Thanks for the blog Dave (and hello Varja).
What you (and Mary Ann and Rachel) say about the role of theory in understanding external validity is spot on. The problem is that so many experimental evaluations focus only on generating a point estimate and not on developing an understanding of *how* the program works. Blattman makes this point more extensively: http://chrisblattman.com/2016/07/19/14411/
I thought about this a lot when we evaluated the HALI literacy project in Kenya (http://bit.ly/2qHMQcY) . We spent a lot of time diagnosing the contextual instructional issues we were trying to address (and wrote a separate paper on this - http://bit.ly/2swc0vZ) and spent a lot of time assessing whether these instructional issues were indeed addressed by the intervention (http://bit.ly/2eytlzN). This focus on context and mechanisms is critical for making claims about external validity – our conclusion isn’t ‘our project worked – try it in your context too!’ but rather something like: ‘if your context is the same as ours (teachers don’t focus on text and don’t break words down into sounds and syllables) then the key to improved learning is to get teachers to change these behaviours. Here’s how we did it.’ I think this is more usable information and general furthers our understanding of how to improve literacy instruction.

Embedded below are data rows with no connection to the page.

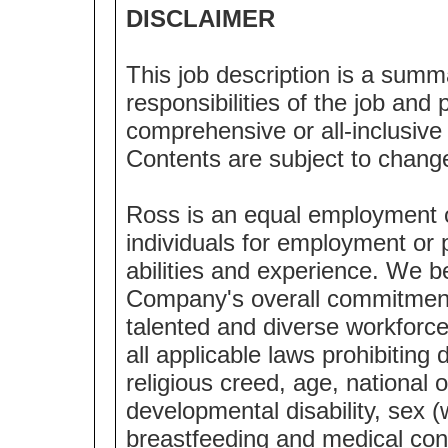
DISCLAIMER
This job description is a summ
responsibilities of the job and p
comprehensive or all-inclusive l
Contents are subject to chang
Ross is an equal employment 
individuals for employment or p
abilities and experience. We bel
Company's overall commitment 
talented and diverse workforc
all applicable laws prohibiting 
religious creed, age, national o
developmental disability, sex (
breastfeeding and medical cond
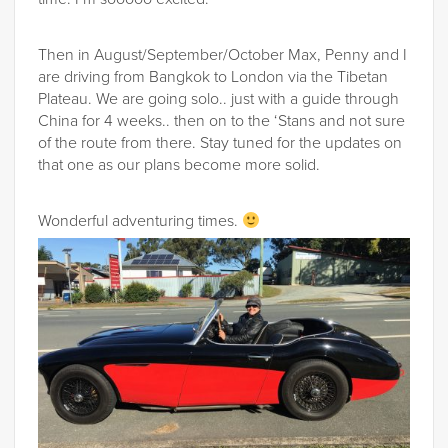
Then in August/September/October Max, Penny and I
are driving from Bangkok to London via the Tibetan
Plateau. We are going solo.. just with a guide through
China for 4 weeks.. then on to the ‘Stans and not sure
of the route from there. Stay tuned for the updates on
that one as our plans become more solid.
Wonderful adventuring times.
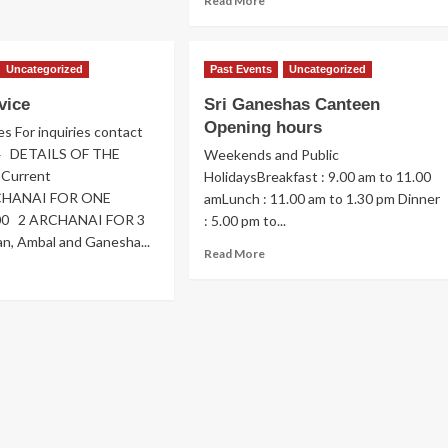
Read More
pression
more
about
mmunity
Hub
Uncategorized
Past Events
Uncategorized
b
Progress
vice
Sri Ganeshas Canteen
Opening hours
es For inquiries contact
4 DETAILS OF THE
Weekends and Public
Current
HolidaysBreakfast : 9.00 am to 11.00
RCHANAI FOR ONE
amLunch : 11.00 am to 1.30 pm Dinner
00 2 ARCHANAI FOR 3
: 5.00 pm to...
n, Ambal and Ganesha...
Read
Read More
more
ad
about
re
Sri
out
Ganeshas
oja
Canteen
vice
Opening
hours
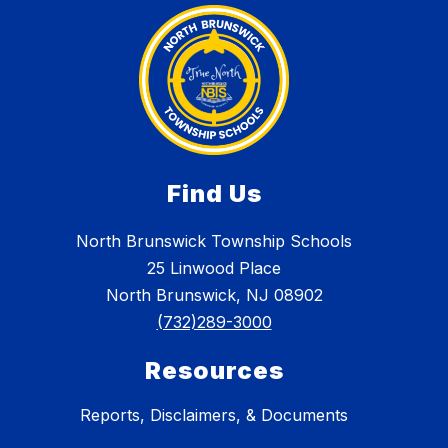
Find Us
North Brunswick Township Schools
25 Linwood Place
North Brunswick, NJ 08902
(732)289-3000
Resources
Reports, Disclaimers, & Documents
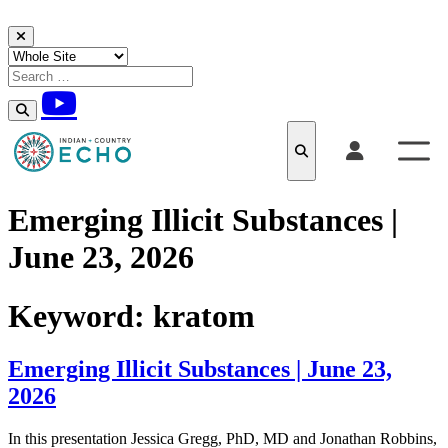
Skip to content
Emerging Illicit Substances​​ |
June 23, 2026
Keyword:
kratom
Emerging Illicit Substances​​ | June 23,
2026
In this presentation Jessica Gregg, PhD, MD and Jonathan Robbins,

I’d love to see more evaluations focus seriously on context and mechanisms in this way. But maybe my repeated use of the phrase ‘we spent a lot of time’ perhaps explains why they don’t.
Matthew Jukes
Sr Education Evaluation Specialist

David Evans
June 02, 2017

Thanks, Matthew. I think that work you highlight is a great example of looking at all of these elements, and I hope that more evaluations pull it off. But time and funding both enter in, as well as the ability to assemble and manage an interdisciplinary team effectively. More examples will perhaps help guide future researchers.